Abstract ID: 411
Part of Session 156: Mobile Literacies in Late-modern Cape Town (Other abstracts in this session)
Authors: Dyers, Charlyn
Submitted by: Dyers, Charlyn (University of the Western Cape, South Africa)
While many studies on mobile messaging have tended to focus on the communicative practices of the urban young (Kurniawan, Mahmud, & Nugroho, 2006; Thurlow, 2003; Bolin & Westlund, 2009; Rafi, 2009), this paper considers the role of mobile messaging both as a communicative resource as well as a form of literacy enhancement among a group of middle-aged working class women in a South African township in Cape Town. The paper examines the purposes for which these women use mobile messaging and what these messages reveal about their literacy levels as well as how they mix and blend the different communicative codes present in their environment.
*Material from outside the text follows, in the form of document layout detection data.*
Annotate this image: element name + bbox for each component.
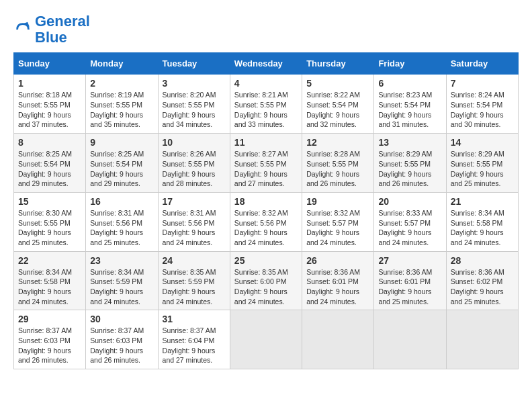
day-number: 8 bbox=[18, 137, 81, 148]
day-number: 20 bbox=[378, 196, 441, 207]
day-info: Sunrise: 8:36 AM Sunset: 6:01 PM Dayligh… bbox=[378, 267, 441, 307]
logo: General Blue bbox=[13, 13, 90, 46]
day-info: Sunrise: 8:26 AM Sunset: 5:55 PM Dayligh… bbox=[163, 149, 226, 189]
day-number: 29 bbox=[18, 314, 81, 324]
day-info: Sunrise: 8:34 AM Sunset: 5:58 PM Dayligh… bbox=[18, 267, 81, 307]
weekday-header: Thursday bbox=[302, 53, 374, 75]
calendar-day-cell: 1 Sunrise: 8:18 AM Sunset: 5:55 PM Dayli… bbox=[14, 75, 86, 134]
day-info: Sunrise: 8:22 AM Sunset: 5:54 PM Dayligh… bbox=[306, 90, 369, 130]
day-info: Sunrise: 8:36 AM Sunset: 6:02 PM Dayligh… bbox=[451, 267, 514, 307]
weekday-header: Sunday bbox=[14, 53, 86, 75]
weekday-header-row: SundayMondayTuesdayWednesdayThursdayFrid… bbox=[14, 53, 519, 75]
day-number: 18 bbox=[234, 196, 298, 207]
calendar-day-cell: 25 Sunrise: 8:35 AM Sunset: 6:00 PM Dayl… bbox=[230, 251, 302, 310]
calendar-day-cell: 29 Sunrise: 8:37 AM Sunset: 6:03 PM Dayl… bbox=[14, 310, 86, 369]
day-info: Sunrise: 8:21 AM Sunset: 5:55 PM Dayligh… bbox=[234, 90, 298, 130]
day-info: Sunrise: 8:32 AM Sunset: 5:57 PM Dayligh… bbox=[306, 208, 369, 248]
day-info: Sunrise: 8:20 AM Sunset: 5:55 PM Dayligh… bbox=[163, 90, 226, 130]
day-number: 7 bbox=[451, 78, 514, 89]
day-number: 26 bbox=[306, 255, 369, 266]
day-info: Sunrise: 8:31 AM Sunset: 5:56 PM Dayligh… bbox=[163, 208, 226, 248]
calendar-day-cell: 14 Sunrise: 8:29 AM Sunset: 5:55 PM Dayl… bbox=[446, 134, 518, 193]
day-number: 4 bbox=[234, 78, 298, 89]
day-info: Sunrise: 8:34 AM Sunset: 5:58 PM Dayligh… bbox=[451, 208, 514, 248]
day-number: 15 bbox=[18, 196, 81, 207]
day-number: 30 bbox=[90, 314, 153, 324]
day-info: Sunrise: 8:19 AM Sunset: 5:55 PM Dayligh… bbox=[90, 90, 153, 130]
day-info: Sunrise: 8:35 AM Sunset: 5:59 PM Dayligh… bbox=[163, 267, 226, 307]
calendar-day-cell: 20 Sunrise: 8:33 AM Sunset: 5:57 PM Dayl… bbox=[374, 192, 446, 251]
day-info: Sunrise: 8:37 AM Sunset: 6:03 PM Dayligh… bbox=[90, 326, 153, 365]
day-number: 12 bbox=[306, 137, 369, 148]
calendar-day-cell: 16 Sunrise: 8:31 AM Sunset: 5:56 PM Dayl… bbox=[86, 192, 158, 251]
day-info: Sunrise: 8:23 AM Sunset: 5:54 PM Dayligh… bbox=[378, 90, 441, 130]
calendar-day-cell: 13 Sunrise: 8:29 AM Sunset: 5:55 PM Dayl… bbox=[374, 134, 446, 193]
day-number: 13 bbox=[378, 137, 441, 148]
day-number: 11 bbox=[234, 137, 298, 148]
calendar-day-cell: 19 Sunrise: 8:32 AM Sunset: 5:57 PM Dayl… bbox=[302, 192, 374, 251]
day-info: Sunrise: 8:25 AM Sunset: 5:54 PM Dayligh… bbox=[90, 149, 153, 189]
logo-blue: Blue bbox=[35, 29, 67, 46]
day-number: 17 bbox=[163, 196, 226, 207]
calendar-day-cell: 2 Sunrise: 8:19 AM Sunset: 5:55 PM Dayli… bbox=[86, 75, 158, 134]
day-number: 21 bbox=[451, 196, 514, 207]
day-number: 5 bbox=[306, 78, 369, 89]
calendar-day-cell: 27 Sunrise: 8:36 AM Sunset: 6:01 PM Dayl… bbox=[374, 251, 446, 310]
day-number: 31 bbox=[163, 314, 226, 324]
calendar-day-cell: 3 Sunrise: 8:20 AM Sunset: 5:55 PM Dayli… bbox=[158, 75, 230, 134]
calendar-day-cell bbox=[446, 310, 518, 369]
calendar-day-cell: 17 Sunrise: 8:31 AM Sunset: 5:56 PM Dayl… bbox=[158, 192, 230, 251]
day-number: 3 bbox=[163, 78, 226, 89]
day-info: Sunrise: 8:27 AM Sunset: 5:55 PM Dayligh… bbox=[234, 149, 298, 189]
calendar-week-row: 22 Sunrise: 8:34 AM Sunset: 5:58 PM Dayl… bbox=[14, 251, 519, 310]
day-number: 16 bbox=[90, 196, 153, 207]
calendar-week-row: 15 Sunrise: 8:30 AM Sunset: 5:55 PM Dayl… bbox=[14, 192, 519, 251]
day-number: 22 bbox=[18, 255, 81, 266]
calendar-day-cell: 7 Sunrise: 8:24 AM Sunset: 5:54 PM Dayli… bbox=[446, 75, 518, 134]
calendar-day-cell bbox=[230, 310, 302, 369]
calendar-day-cell: 28 Sunrise: 8:36 AM Sunset: 6:02 PM Dayl… bbox=[446, 251, 518, 310]
logo-general: General bbox=[35, 13, 90, 30]
day-info: Sunrise: 8:29 AM Sunset: 5:55 PM Dayligh… bbox=[451, 149, 514, 189]
day-number: 1 bbox=[18, 78, 81, 89]
day-info: Sunrise: 8:32 AM Sunset: 5:56 PM Dayligh… bbox=[234, 208, 298, 248]
weekday-header: Tuesday bbox=[158, 53, 230, 75]
logo-icon bbox=[13, 20, 32, 39]
day-info: Sunrise: 8:24 AM Sunset: 5:54 PM Dayligh… bbox=[451, 90, 514, 130]
calendar-day-cell bbox=[302, 310, 374, 369]
calendar-day-cell: 4 Sunrise: 8:21 AM Sunset: 5:55 PM Dayli… bbox=[230, 75, 302, 134]
weekday-header: Monday bbox=[86, 53, 158, 75]
calendar-day-cell: 22 Sunrise: 8:34 AM Sunset: 5:58 PM Dayl… bbox=[14, 251, 86, 310]
day-info: Sunrise: 8:18 AM Sunset: 5:55 PM Dayligh… bbox=[18, 90, 81, 130]
calendar-day-cell: 26 Sunrise: 8:36 AM Sunset: 6:01 PM Dayl… bbox=[302, 251, 374, 310]
day-info: Sunrise: 8:29 AM Sunset: 5:55 PM Dayligh… bbox=[378, 149, 441, 189]
day-number: 6 bbox=[378, 78, 441, 89]
calendar-day-cell: 15 Sunrise: 8:30 AM Sunset: 5:55 PM Dayl… bbox=[14, 192, 86, 251]
calendar-day-cell: 9 Sunrise: 8:25 AM Sunset: 5:54 PM Dayli… bbox=[86, 134, 158, 193]
weekday-header: Wednesday bbox=[230, 53, 302, 75]
day-number: 28 bbox=[451, 255, 514, 266]
day-info: Sunrise: 8:35 AM Sunset: 6:00 PM Dayligh… bbox=[234, 267, 298, 307]
calendar-day-cell: 6 Sunrise: 8:23 AM Sunset: 5:54 PM Dayli… bbox=[374, 75, 446, 134]
calendar-day-cell: 8 Sunrise: 8:25 AM Sunset: 5:54 PM Dayli… bbox=[14, 134, 86, 193]
calendar-day-cell: 12 Sunrise: 8:28 AM Sunset: 5:55 PM Dayl… bbox=[302, 134, 374, 193]
day-number: 14 bbox=[451, 137, 514, 148]
calendar-day-cell: 23 Sunrise: 8:34 AM Sunset: 5:59 PM Dayl… bbox=[86, 251, 158, 310]
day-number: 23 bbox=[90, 255, 153, 266]
day-number: 27 bbox=[378, 255, 441, 266]
day-number: 9 bbox=[90, 137, 153, 148]
day-info: Sunrise: 8:36 AM Sunset: 6:01 PM Dayligh… bbox=[306, 267, 369, 307]
calendar-day-cell: 21 Sunrise: 8:34 AM Sunset: 5:58 PM Dayl… bbox=[446, 192, 518, 251]
day-number: 10 bbox=[163, 137, 226, 148]
day-number: 2 bbox=[90, 78, 153, 89]
header: General Blue bbox=[13, 13, 519, 46]
calendar-day-cell: 30 Sunrise: 8:37 AM Sunset: 6:03 PM Dayl… bbox=[86, 310, 158, 369]
calendar-day-cell: 24 Sunrise: 8:35 AM Sunset: 5:59 PM Dayl… bbox=[158, 251, 230, 310]
day-info: Sunrise: 8:28 AM Sunset: 5:55 PM Dayligh… bbox=[306, 149, 369, 189]
calendar-day-cell bbox=[374, 310, 446, 369]
calendar-day-cell: 10 Sunrise: 8:26 AM Sunset: 5:55 PM Dayl… bbox=[158, 134, 230, 193]
calendar-day-cell: 31 Sunrise: 8:37 AM Sunset: 6:04 PM Dayl… bbox=[158, 310, 230, 369]
calendar-week-row: 8 Sunrise: 8:25 AM Sunset: 5:54 PM Dayli… bbox=[14, 134, 519, 193]
calendar-week-row: 29 Sunrise: 8:37 AM Sunset: 6:03 PM Dayl… bbox=[14, 310, 519, 369]
day-number: 19 bbox=[306, 196, 369, 207]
In addition, the paper explores how this form of late-modern communication is adding to four of their existing literacies – text, numeracy, visual and personal. The paper therefore adopts a multiliteracies approach (Mills, 2011:96) within the context of portable literacies (Dyers and Slemming 2011) - literacies which have been learned and developed in other areas, but have been successfully transferred to new spaces and taken up by others, providing the women with particular strategies for managing their lives.